Former U.S. Attorney General Ramsey Clark poses a haunting question in the book's afterword: "What would you have done if Lori were your daughter, or if your closest friend had met with Lori's fate?" It's unimaginable that anyone could have done more than the Berenson family has. The reader is left wondering what would have happened to Lori without her parents' efforts. It's clear that they'll continue to lobby to win their difficult and emotionally grueling battle to free Lori, their daughter, wrongfully imprisoned in Peru.
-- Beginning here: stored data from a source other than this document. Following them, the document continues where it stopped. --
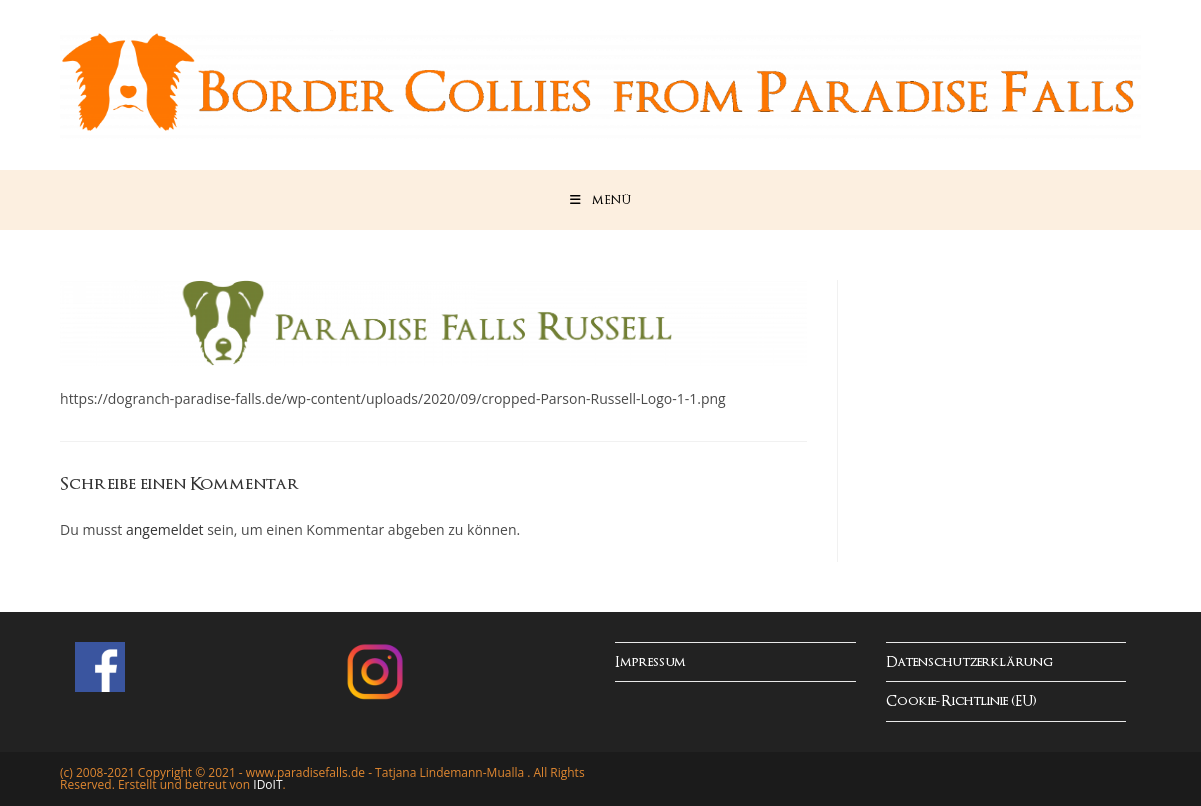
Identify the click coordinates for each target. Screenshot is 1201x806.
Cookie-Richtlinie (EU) (961, 701)
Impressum (650, 662)
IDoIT (267, 784)
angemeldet (165, 529)
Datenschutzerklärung (969, 662)
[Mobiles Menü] (601, 200)
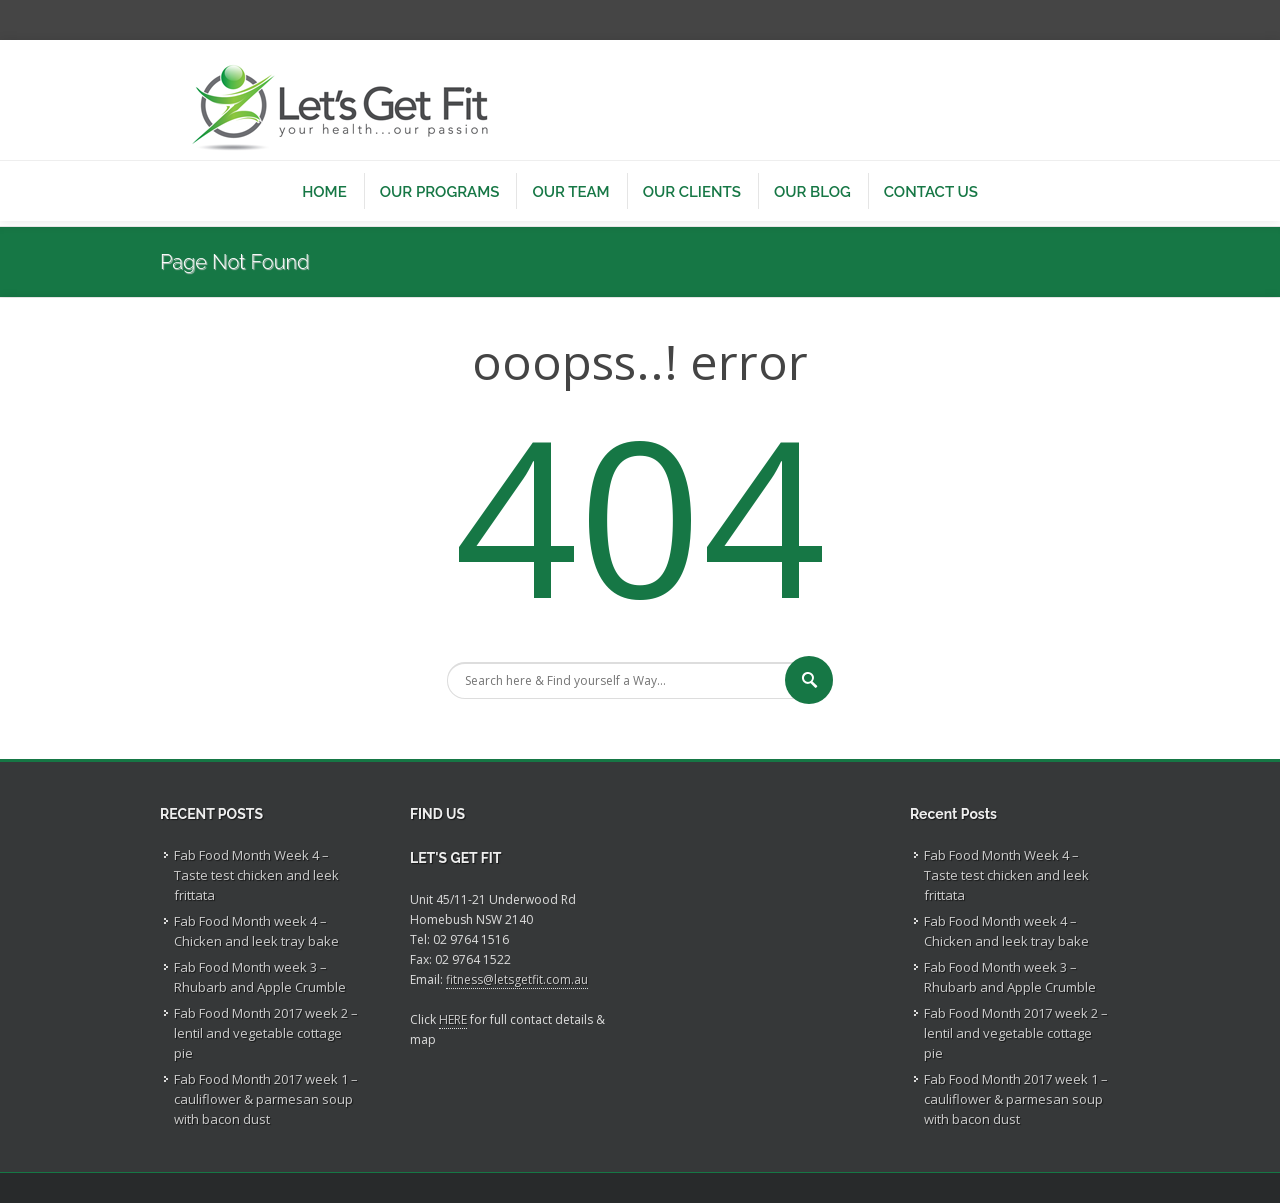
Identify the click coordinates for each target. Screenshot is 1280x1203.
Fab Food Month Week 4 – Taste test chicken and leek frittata (256, 875)
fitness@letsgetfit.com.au (517, 979)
While in Tucson, Rhoda Berenson will meet with the press and supporters, speak to University of Arizona students of law, journalism, Latin American studies and anthropology, and members of the Jewish community and the Center for Prevention and Resolution of Violence. She will lead a rally and vigil for Lori on Thursday, April 19 from 4:30 to 5:30 p.m. in front the Federal Building at 300 W. Congress. She'll sign copies of her book, Lori: My Daughter Wrongfully Imprisoned in Peru, at Antigone, 411 N. Fourth Ave., on Friday, April 20 from 7 to 9 p.m.